Implementing FORK

Question about which tools to use, bugs, the best way to implement a function, etc should go here. Don't forget to see if your question is answered in the wiki first! When in doubt post here.
Post Reply
Whatever5k

Implementing FORK

Post by Whatever5k »

Well, I've reached the stage to implement the *real* *nice* system calls - the first one is the good, old FORK. It's neat since it doesn't require a file system ;)
fork() just copies the virtual address space and creates a totally identical copy of the parent process. Ok, so that's what I have in mind:

Code: Select all

pid_t old;

void fork_done(void)
{ 
   if (current == old)
       return child_pid;
   else
     return 0;
}

pid_t do_fork(void)
{
     process_t *proc;

     old = current->pid;
     dir = copy_addr_space();

     proc.func = (int) fork_done;
     proc.cr3 = (addr_t) dir;
     proc.cs = USER_CS;
     ...
     child = create_process(&proc, PROC_USER);
     if (child == -1)
          return -1;
}
Well, the problem is: When the function fork_done() is called, I do an IRET. But that doesn't work since create_process() creates a totally new stack for the process instead of copying the old one. So my question is: how can I copy the old stack? I may have ESP, but that doesn't help me, I need the *whole* stack :-)
Any idea?
Tim

Re:Implementing FORK

Post by Tim »

You don't just need to copy the stack, but all the memory from the old process. The brute-force way of doing this would be to allocate one page for each page the parent process had, and copy them.

The faster way is to mark every page in the parent process copy-on-write and make them read-only. Then, when either process has a page fault on such a page, you allocate a new physical page and copy the old page into there. This way pages are copied only if necessary.
Whatever5k

Re:Implementing FORK

Post by Whatever5k »

Well, how do I know which pages the parent process used?
Tim

Re:Implementing FORK

Post by Tim »

Because the memory manager is keeping track of them. If not in some list, then in the page tables.
Whatever5k

Re:Implementing FORK

Post by Whatever5k »

The page tables only contain the mapping and indicate wether a page is present or not. How would I be able to find out which memory the process allocates/needs? The mapping doesn't necessarily stand for the memory which a process needs.

edit:
Wouldn't it be sufficient to have a process structure similar to:

Code: Select all

typedef struct {
   pid_t pid;
   int level;
   int state;
   int prior;
   ...
   void *kernel_stack_base;
   void *user_stack_base;
} process_t;
So when forking a process, I could retrieve the stack base from this information and just copy it, creating the new context on top of this stack:

Code: Select all

copy_stack(new_stack, current->user_stack_base, LENGTH);
context = new_stack + LENGTH;
context->eip = ...;
context->cs = .... = ...;
What about this?
Tim

Re:Implementing FORK

Post by Tim »

No, I'm saying that the stack is just another type of memory that the process has. You should be able to treat all memory the same way.

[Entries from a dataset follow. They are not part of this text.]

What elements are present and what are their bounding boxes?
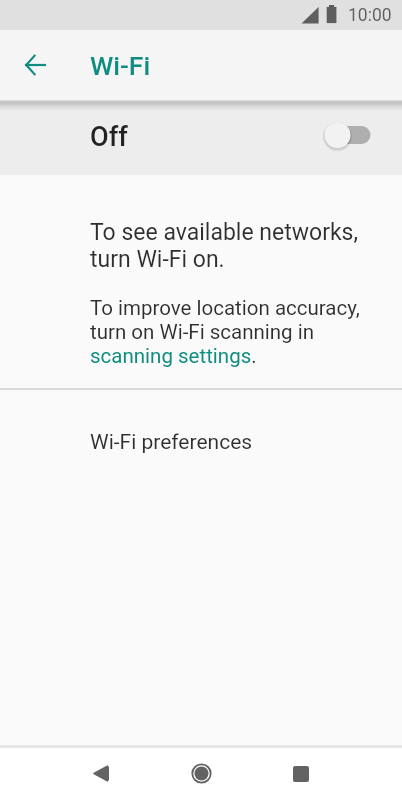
staticText: To see available networks, turn Wi-Fi on… [90, 219, 359, 272]
staticText: Off [90, 121, 128, 153]
button[interactable]: Back [61, 746, 141, 801]
button[interactable]: Wi-Fi preferences [0, 390, 402, 494]
button[interactable]: Navigate up [15, 45, 55, 85]
button[interactable]: Recent apps [261, 746, 341, 801]
staticText: To improve location accuracy, turn on Wi… [90, 296, 360, 368]
button[interactable]: Home [161, 746, 241, 801]
staticText: Wi-Fi preferences [90, 430, 253, 455]
staticText: Wi-Fi [90, 50, 151, 81]
staticText: 10:00 [348, 5, 392, 26]
button[interactable]: Off [0, 100, 402, 175]
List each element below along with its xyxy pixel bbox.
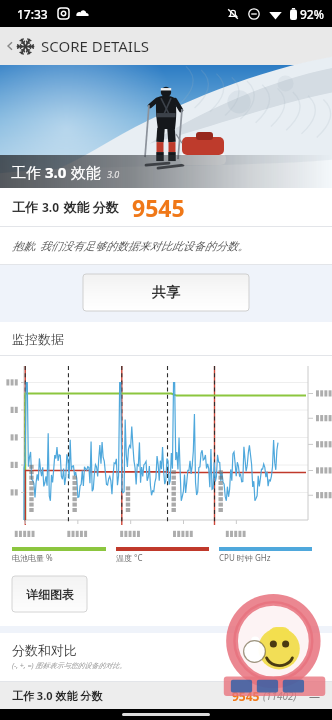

In other words, make an exact copy of all of the original process's address space.
Whatever5k

Re:Implementing FORK

Post by Whatever5k »

Tim Robinson wrote: In other words, make an exact copy of all of the original process's address space.
Well, that's what I am doing. I'm copying the virtual address space.
User avatar
Pype.Clicker
Member
Member
Posts: 5964
Joined: Wed Oct 18, 2006 2:31 am
Location: In a galaxy, far, far away
Contact:

Re:Implementing FORK

Post by Pype.Clicker »

then your stack is using the same addresses in the new process as in the old one, but in another address space. Map the physical memory page that holds the top of the stack in the new process and do whatever you wish with it.

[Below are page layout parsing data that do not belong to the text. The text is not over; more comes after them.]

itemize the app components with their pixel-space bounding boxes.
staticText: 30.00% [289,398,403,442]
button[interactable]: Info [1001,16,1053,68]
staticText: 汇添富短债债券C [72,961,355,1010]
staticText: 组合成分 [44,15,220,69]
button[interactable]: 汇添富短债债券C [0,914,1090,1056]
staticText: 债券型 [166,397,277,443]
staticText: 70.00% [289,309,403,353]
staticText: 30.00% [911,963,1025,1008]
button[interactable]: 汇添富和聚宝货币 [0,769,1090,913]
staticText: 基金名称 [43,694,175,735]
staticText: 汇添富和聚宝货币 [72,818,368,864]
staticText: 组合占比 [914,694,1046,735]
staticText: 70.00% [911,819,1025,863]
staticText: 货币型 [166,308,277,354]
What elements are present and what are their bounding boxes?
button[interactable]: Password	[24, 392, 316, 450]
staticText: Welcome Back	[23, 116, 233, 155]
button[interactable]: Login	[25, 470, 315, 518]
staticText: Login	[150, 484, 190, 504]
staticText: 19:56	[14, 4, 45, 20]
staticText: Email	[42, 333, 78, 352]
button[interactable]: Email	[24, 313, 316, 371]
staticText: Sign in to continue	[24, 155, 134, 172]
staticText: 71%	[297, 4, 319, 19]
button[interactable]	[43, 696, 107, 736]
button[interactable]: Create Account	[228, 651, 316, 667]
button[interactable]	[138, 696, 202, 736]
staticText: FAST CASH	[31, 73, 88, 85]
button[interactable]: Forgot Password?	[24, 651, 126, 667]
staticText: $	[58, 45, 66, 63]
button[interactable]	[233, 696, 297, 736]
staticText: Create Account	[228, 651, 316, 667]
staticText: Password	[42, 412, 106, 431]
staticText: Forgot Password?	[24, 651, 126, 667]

it mostly depends on how you're programming your task switching, but if you have

process A:kernel stack:in fork():
pid_t parent=0x1234;

---> cloning
(created):kernel stack:in fork():
pid_t parent=0x1234;

when the process A will execute "if (getPid() == parent)" it will return 'true' and when the process B will execute the same code, it will return 'false' ...

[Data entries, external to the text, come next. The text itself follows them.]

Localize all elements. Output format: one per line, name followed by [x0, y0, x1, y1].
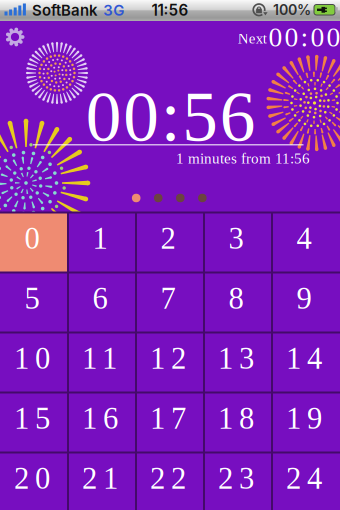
staticText: 14: [286, 342, 322, 376]
button[interactable]: 2: [135, 210, 201, 268]
staticText: 11: [82, 342, 118, 376]
staticText: 7: [160, 282, 176, 316]
button[interactable]: 1: [67, 210, 133, 268]
staticText: 20: [14, 462, 50, 496]
staticText: 0: [24, 222, 40, 256]
staticText: 12: [150, 342, 186, 376]
button[interactable]: 8: [203, 270, 269, 328]
button[interactable]: 11: [67, 330, 133, 388]
button[interactable]: 24: [271, 450, 337, 508]
staticText: 23: [218, 462, 254, 496]
button[interactable]: 15: [0, 390, 65, 448]
staticText: 9: [296, 282, 312, 316]
staticText: 6: [92, 282, 108, 316]
staticText: Next: [238, 30, 267, 47]
button[interactable]: 4: [271, 210, 337, 268]
staticText: 15: [14, 402, 50, 436]
button[interactable]: 19: [271, 390, 337, 448]
staticText: 22: [150, 462, 186, 496]
button[interactable]: 13: [203, 330, 269, 388]
button[interactable]: 17: [135, 390, 201, 448]
button[interactable]: 3: [203, 210, 269, 268]
button[interactable]: 7: [135, 270, 201, 328]
button[interactable]: 18: [203, 390, 269, 448]
staticText: 19: [286, 402, 322, 436]
staticText: 100%: [273, 1, 311, 18]
staticText: 5: [24, 282, 40, 316]
staticText: 8: [228, 282, 244, 316]
staticText: 13: [218, 342, 254, 376]
button[interactable]: 22: [135, 450, 201, 508]
button[interactable]: 9: [271, 270, 337, 328]
staticText: 4: [296, 222, 312, 256]
staticText: 10: [14, 342, 50, 376]
staticText: 18: [218, 402, 254, 436]
button[interactable]: 12: [135, 330, 201, 388]
staticText: 1: [92, 222, 108, 256]
button[interactable]: 21: [67, 450, 133, 508]
staticText: 3: [228, 222, 244, 256]
button[interactable]: 20: [0, 450, 65, 508]
staticText: 11:56: [152, 1, 188, 19]
button[interactable]: 10: [0, 330, 65, 388]
staticText: 3G: [103, 1, 124, 19]
staticText: 00:00: [268, 22, 340, 52]
button[interactable]: Settings: [0, 0, 30, 56]
button[interactable]: 23: [203, 450, 269, 508]
button[interactable]: 14: [271, 330, 337, 388]
button[interactable]: 5: [0, 270, 65, 328]
staticText: 24: [286, 462, 322, 496]
staticText: 21: [82, 462, 118, 496]
staticText: 1 minutes from 11:56: [176, 150, 310, 167]
button[interactable]: 0: [0, 210, 65, 268]
button[interactable]: 16: [67, 390, 133, 448]
staticText: 17: [150, 402, 186, 436]
staticText: 00:56: [86, 77, 256, 156]
button[interactable]: 6: [67, 270, 133, 328]
staticText: SoftBank: [32, 1, 98, 19]
staticText: 16: [82, 402, 118, 436]
staticText: 2: [160, 222, 176, 256]
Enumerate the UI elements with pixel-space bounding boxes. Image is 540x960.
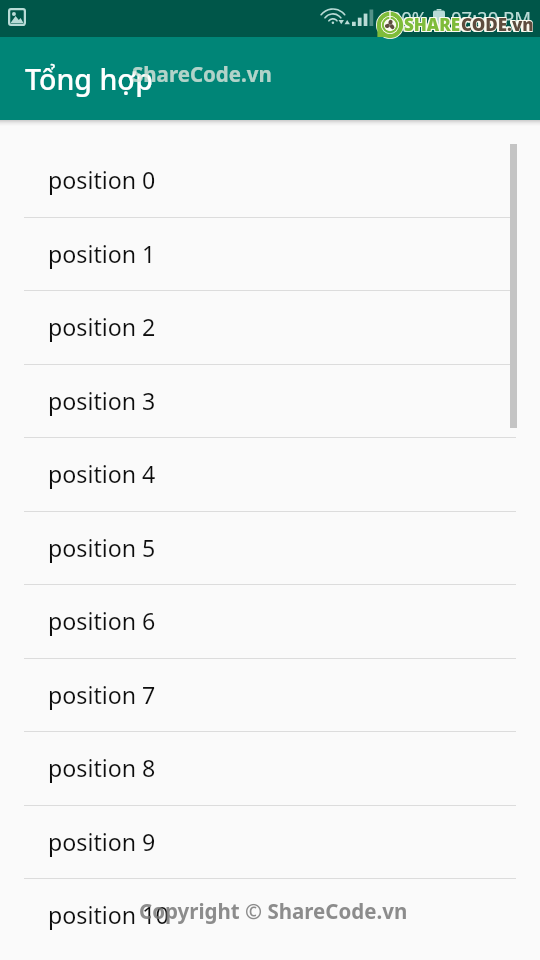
button[interactable]: position 10 xyxy=(0,879,540,953)
staticText: SHARE xyxy=(404,13,461,36)
staticText: position 6 xyxy=(48,605,156,637)
staticText: SHARECODE.vn xyxy=(405,12,534,35)
staticText: position 7 xyxy=(48,679,156,711)
staticText: position 2 xyxy=(48,311,156,343)
staticText: ShareCode.vn xyxy=(132,60,272,88)
button[interactable]: position 7 xyxy=(0,659,540,732)
button[interactable]: position 4 xyxy=(0,438,540,512)
button[interactable]: position 0 xyxy=(0,144,540,218)
staticText: SHARECODE.vn xyxy=(404,14,533,37)
button[interactable]: position 2 xyxy=(0,291,540,365)
button[interactable]: position 1 xyxy=(0,218,540,291)
staticText: position 10 xyxy=(48,899,169,931)
staticText: SHARECODE.vn xyxy=(403,12,532,35)
button[interactable]: position 3 xyxy=(0,365,540,438)
staticText: SHARECODE.vn xyxy=(403,13,532,36)
staticText: SHARECODE.vn xyxy=(403,14,532,37)
staticText: SHARECODE.vn xyxy=(405,13,534,36)
other: Screenshot saved xyxy=(8,8,26,26)
button[interactable]: position 8 xyxy=(0,732,540,806)
staticText: position 3 xyxy=(48,385,156,417)
staticText: position 4 xyxy=(48,458,156,490)
staticText: Copyright © ShareCode.vn xyxy=(139,897,408,925)
staticText: position 1 xyxy=(48,238,156,270)
button[interactable]: position 6 xyxy=(0,585,540,659)
staticText: position 8 xyxy=(48,752,156,784)
staticText: 07:20 PM xyxy=(451,5,532,30)
staticText: Tổng hợp xyxy=(25,60,154,99)
staticText: CODE.vn xyxy=(461,13,534,36)
button[interactable]: position 5 xyxy=(0,512,540,585)
staticText: position 5 xyxy=(48,532,156,564)
staticText: SHARECODE.vn xyxy=(405,14,534,37)
staticText: SHARECODE.vn xyxy=(404,12,533,35)
staticText: position 0 xyxy=(48,164,156,196)
staticText: position 9 xyxy=(48,826,156,858)
button[interactable]: position 9 xyxy=(0,806,540,879)
staticText: 100% xyxy=(380,5,428,30)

And for the page tables, they can also include some additionnal bits. For instance, the USER/SUPERVISOR bit can be used to determine whether a page is kernel-related (and therefore do need no cloning) or user-related (and therefore a new copy must be created for the new process, preferably using the copy-on-write policy).

You could also assume that read-only user page do not need a physical copy and that the same physical page can be used for all the process instance (interresting when you come to shared libraries).

What is done in Clicker is that i have a pointer associated with every page table to a structure that 'knows' how to handle page cloning, handle page faults etc. for the objects in that table. There is also an AVL tree that handles regions of similar pages, (more compact than a table, but longer to access ...)
Whatever5k

Re:Implementing FORK

Post by Whatever5k »

OK, that's what I am going to do:

A process has a kernel stack AND a user stack. When creating a kernel thread, kernel_stack = user_stack. When the scheduler picks a process, it always returns the user_stack. So when FORKing a process, I will first of all copy the whole virtual address space of the parent. Next, I will copy the parent's *user* stack (that is: the actually used stack) and set the user_stack-pointer of the new child process to the just copied stack. The kernel_stack will *not* be copied, but I will set up an own kernel_stack for the process (is that OK?).
I think it should work, because when the parent will come have the CPU, the statement (if current == old) will return TRUE (that is the PID of child) and if child has CPU, it will return FALSE (that is, 0).
What do you think? Anything against this approach?
Tim

Re:Implementing FORK

Post by Tim »

Sounds good.

1. Create the child process
2. Copy the parent process's address space into the child's
3. Create a new thread with the same registers as the calling thread.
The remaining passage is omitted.